Your instructions: Scan the data below and give the number of lines that include the word "tricoloured", with no other words.

Supplied records:
^^^^^^^^^^^^^^^^
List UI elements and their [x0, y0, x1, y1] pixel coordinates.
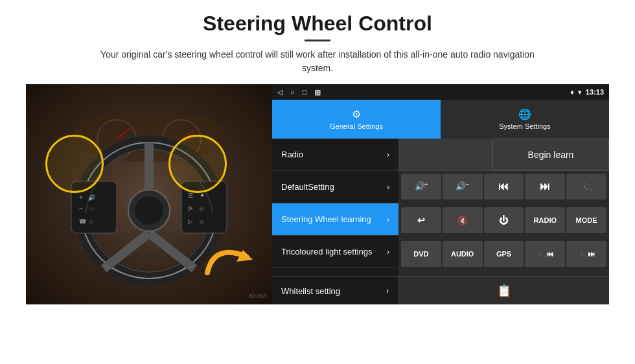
back-call-button[interactable]: ↩ [401, 207, 441, 233]
arrow-container [201, 237, 259, 285]
highlight-circle-left [45, 135, 104, 193]
nav-tabs: ⚙ General Settings 🌐 System Settings [272, 100, 609, 139]
home-icon: ○ [290, 88, 295, 97]
svg-text:+: + [79, 194, 83, 201]
menu-item-tricoloured-label: Tricoloured light settings [281, 247, 372, 256]
car-background: + 🔊 − ☎ ↑↓ ◇ ☰ ✦ ⟳ ◇ ▷ ◇ [26, 84, 272, 304]
svg-line-10 [149, 233, 194, 269]
page-title: Steering Wheel Control [203, 12, 432, 36]
tab-general-settings[interactable]: ⚙ General Settings [272, 100, 441, 139]
call-icon: 📞 [581, 181, 592, 192]
svg-point-12 [135, 196, 163, 225]
radio-button[interactable]: RADIO [525, 207, 565, 233]
menu-item-tricoloured[interactable]: Tricoloured light settings › [272, 236, 398, 268]
mode-button[interactable]: MODE [566, 207, 606, 233]
vol-down-icon: 🔊− [456, 181, 469, 191]
menu-controls: Radio › DefaultSetting › Steering Wheel … [272, 139, 609, 276]
title-divider [305, 40, 330, 41]
page-wrapper: Steering Wheel Control Your original car… [0, 0, 635, 364]
svg-text:☎: ☎ [79, 218, 86, 225]
location-icon: ♦ [570, 88, 574, 96]
page-subtitle: Your original car's steering wheel contr… [97, 48, 538, 75]
gear-icon: ⚙ [352, 108, 361, 120]
menu-item-radio-label: Radio [281, 150, 303, 159]
next-icon: ⏭ [540, 181, 550, 192]
watermark: alnavi [248, 291, 267, 299]
prev-icon: ⏮ [498, 181, 509, 192]
status-bar: ◁ ○ □ ▦ ♦ ▾ 13:13 [272, 84, 609, 100]
prev-track-button[interactable]: ⏮ [484, 174, 524, 199]
gps-label: GPS [496, 250, 511, 258]
mute-icon: 🔇 [457, 216, 468, 225]
menu-arrow-radio: › [387, 150, 389, 159]
whitelist-arrow: › [386, 286, 389, 295]
svg-text:▷: ▷ [188, 218, 192, 225]
android-ui: ◁ ○ □ ▦ ♦ ▾ 13:13 ⚙ General Settings [272, 84, 609, 304]
screenshot-icon: ▦ [314, 88, 321, 97]
tab-system-label: System Settings [499, 122, 550, 130]
controls-grid: 🔊+ 🔊− ⏮ ⏭ 📞 [398, 171, 609, 276]
call-next-button[interactable]: 📞⏭ [566, 241, 606, 267]
menu-item-steering-label: Steering Wheel learning [281, 214, 371, 224]
car-image-section: + 🔊 − ☎ ↑↓ ◇ ☰ ✦ ⟳ ◇ ▷ ◇ [26, 84, 272, 304]
whitelist-label: Whitelist setting [281, 286, 340, 296]
svg-text:☰: ☰ [188, 192, 193, 199]
vol-up-button[interactable]: 🔊+ [401, 174, 441, 199]
power-icon: ⏻ [499, 215, 508, 225]
menu-item-steering-wheel[interactable]: Steering Wheel learning › [272, 203, 398, 236]
svg-text:⟳: ⟳ [188, 205, 193, 212]
bottom-right-panel: 📋 [398, 277, 609, 304]
status-bar-right: ♦ ▾ 13:13 [570, 88, 604, 97]
begin-learn-row: Begin learn [398, 139, 609, 171]
dvd-button[interactable]: DVD [401, 241, 441, 267]
tab-system-settings[interactable]: 🌐 System Settings [441, 100, 609, 139]
svg-text:↑↓: ↑↓ [89, 206, 95, 212]
menu-arrow-steering: › [387, 215, 389, 224]
svg-text:◇: ◇ [200, 219, 204, 225]
whitelist-menu-item[interactable]: Whitelist setting › [272, 277, 398, 304]
tab-general-label: General Settings [330, 122, 383, 130]
menu-item-radio[interactable]: Radio › [272, 139, 398, 171]
status-time: 13:13 [586, 88, 604, 96]
mute-button[interactable]: 🔇 [443, 207, 483, 233]
back-icon: ◁ [277, 88, 283, 97]
call-next-icon: 📞⏭ [579, 250, 595, 258]
svg-line-9 [104, 233, 149, 269]
call-button[interactable]: 📞 [566, 174, 606, 199]
recents-icon: □ [303, 88, 307, 97]
main-content: + 🔊 − ☎ ↑↓ ◇ ☰ ✦ ⟳ ◇ ▷ ◇ [26, 84, 609, 304]
vol-down-button[interactable]: 🔊− [443, 174, 483, 199]
call-prev-icon: 📞⏮ [537, 250, 553, 258]
menu-item-defaultsetting[interactable]: DefaultSetting › [272, 171, 398, 203]
mode-label: MODE [576, 216, 597, 224]
svg-text:−: − [79, 205, 83, 212]
menu-arrow-default: › [387, 183, 389, 192]
arrow-svg [201, 237, 259, 282]
dvd-label: DVD [413, 250, 428, 258]
whitelist-icon: 📋 [497, 284, 511, 298]
right-panel: Begin learn 🔊+ 🔊− ⏮ [398, 139, 609, 276]
begin-learn-button[interactable]: Begin learn [492, 139, 609, 171]
audio-button[interactable]: AUDIO [443, 241, 483, 267]
gps-button[interactable]: GPS [484, 241, 524, 267]
audio-label: AUDIO [451, 250, 474, 258]
svg-text:◇: ◇ [89, 219, 94, 225]
next-track-button[interactable]: ⏭ [525, 174, 565, 199]
status-bar-left: ◁ ○ □ ▦ [277, 88, 321, 97]
menu-item-default-label: DefaultSetting [281, 182, 334, 192]
vol-up-icon: 🔊+ [415, 181, 428, 191]
signal-icon: ▾ [578, 88, 582, 97]
begin-learn-spacer [398, 139, 492, 170]
radio-label: RADIO [534, 216, 557, 224]
globe-icon: 🌐 [518, 108, 531, 120]
power-button[interactable]: ⏻ [484, 207, 524, 233]
back-call-icon: ↩ [417, 215, 425, 225]
menu-arrow-tricoloured: › [387, 247, 389, 256]
svg-text:◇: ◇ [200, 206, 204, 212]
bottom-row: Whitelist setting › 📋 [272, 276, 609, 304]
highlight-circle-right [168, 135, 227, 193]
left-menu: Radio › DefaultSetting › Steering Wheel … [272, 139, 398, 276]
call-prev-button[interactable]: 📞⏮ [525, 241, 565, 267]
^^^^^^^^^^^^^^^^
Expected answer: 3